Go through the lines below and count those that contain "described"; the number is all that should be returned.

···

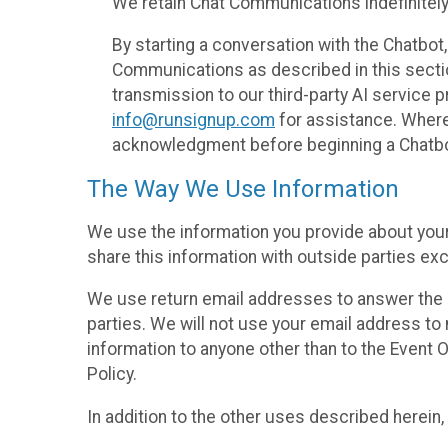
We retain Chat Communications indefinitely
By starting a conversation with the Chatbot
Communications as described in this section 
transmission to our third-party AI service 
info@runsignup.com
for assistance. Where 
acknowledgment before beginning a Chatbot
The Way We Use Information
We use the information you provide about your
share this information with outside parties exc
We use return email addresses to answer the 
parties. We will not use your email address to 
information to anyone other than to the Event O
Policy.
In addition to the other uses described herein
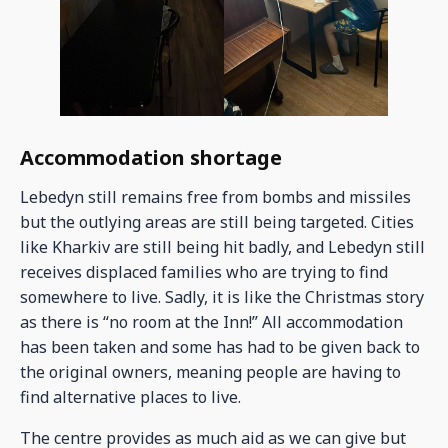
Accommodation shortage
Lebedyn still remains free from bombs and missiles
but the outlying areas are still being targeted. Cities
like Kharkiv are still being hit badly, and Lebedyn still
receives displaced families who are trying to find
somewhere to live. Sadly, it is like the Christmas story
as there is “no room at the Inn!” All accommodation
has been taken and some has had to be given back to
the original owners, meaning people are having to
find alternative places to live.
The centre provides as much aid as we can give but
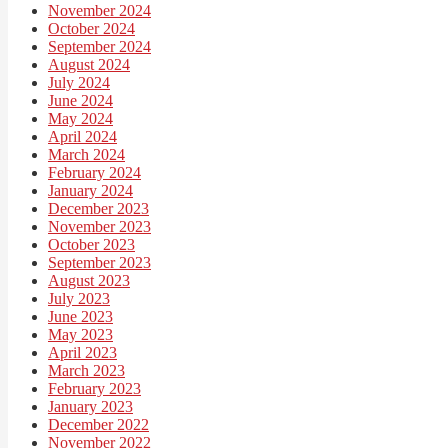
November 2024
October 2024
September 2024
August 2024
July 2024
June 2024
May 2024
April 2024
March 2024
February 2024
January 2024
December 2023
November 2023
October 2023
September 2023
August 2023
July 2023
June 2023
May 2023
April 2023
March 2023
February 2023
January 2023
December 2022
November 2022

···

### FINISHED EXERCISE
2